──────── TASK DATA
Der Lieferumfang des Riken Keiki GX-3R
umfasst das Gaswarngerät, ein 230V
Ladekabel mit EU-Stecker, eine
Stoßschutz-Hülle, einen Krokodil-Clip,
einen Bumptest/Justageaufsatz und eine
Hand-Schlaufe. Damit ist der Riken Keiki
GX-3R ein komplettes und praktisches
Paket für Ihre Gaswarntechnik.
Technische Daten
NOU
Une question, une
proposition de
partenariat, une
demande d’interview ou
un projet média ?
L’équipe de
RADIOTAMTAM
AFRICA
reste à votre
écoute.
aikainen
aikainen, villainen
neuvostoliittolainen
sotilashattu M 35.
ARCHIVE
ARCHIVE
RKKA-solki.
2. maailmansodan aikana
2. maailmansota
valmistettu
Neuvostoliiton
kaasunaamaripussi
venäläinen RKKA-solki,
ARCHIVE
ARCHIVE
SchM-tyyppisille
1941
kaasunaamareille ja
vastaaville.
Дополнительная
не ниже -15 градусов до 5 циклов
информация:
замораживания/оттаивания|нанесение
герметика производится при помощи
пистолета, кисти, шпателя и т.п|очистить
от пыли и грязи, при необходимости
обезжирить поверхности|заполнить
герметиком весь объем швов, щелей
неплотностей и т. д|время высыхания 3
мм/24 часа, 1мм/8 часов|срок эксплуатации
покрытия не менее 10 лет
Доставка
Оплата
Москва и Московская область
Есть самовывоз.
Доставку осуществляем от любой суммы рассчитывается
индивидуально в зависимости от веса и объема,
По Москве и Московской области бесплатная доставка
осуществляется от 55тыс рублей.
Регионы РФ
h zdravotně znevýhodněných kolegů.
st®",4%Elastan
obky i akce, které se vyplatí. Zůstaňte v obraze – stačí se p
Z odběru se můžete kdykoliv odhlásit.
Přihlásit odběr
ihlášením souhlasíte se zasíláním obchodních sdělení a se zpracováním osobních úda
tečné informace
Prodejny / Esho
────────────────
──────── TASK DATA
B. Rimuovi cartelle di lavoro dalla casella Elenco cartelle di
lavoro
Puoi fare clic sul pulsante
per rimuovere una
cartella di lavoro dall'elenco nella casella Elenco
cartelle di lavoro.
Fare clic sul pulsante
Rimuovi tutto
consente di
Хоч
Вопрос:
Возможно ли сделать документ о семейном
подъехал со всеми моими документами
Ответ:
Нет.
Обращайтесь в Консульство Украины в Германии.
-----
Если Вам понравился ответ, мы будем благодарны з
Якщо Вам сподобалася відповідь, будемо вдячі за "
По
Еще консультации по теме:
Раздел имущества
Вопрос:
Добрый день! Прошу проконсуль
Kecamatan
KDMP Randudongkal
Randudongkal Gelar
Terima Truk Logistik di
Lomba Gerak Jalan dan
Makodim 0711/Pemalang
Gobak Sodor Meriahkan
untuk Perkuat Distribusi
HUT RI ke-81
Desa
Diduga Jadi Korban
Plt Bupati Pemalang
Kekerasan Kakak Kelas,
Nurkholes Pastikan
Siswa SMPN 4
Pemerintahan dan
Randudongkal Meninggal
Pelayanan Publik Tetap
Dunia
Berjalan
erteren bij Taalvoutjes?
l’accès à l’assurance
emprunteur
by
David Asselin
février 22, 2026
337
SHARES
────────────────
**YOUR INSTRUCTIONS**
Show every line of the data in which the word "Randudongkal" appears.

**YOUR RESPONSE**
KDMP Randudongkal
Randudongkal Gelar
Randudongkal Meninggal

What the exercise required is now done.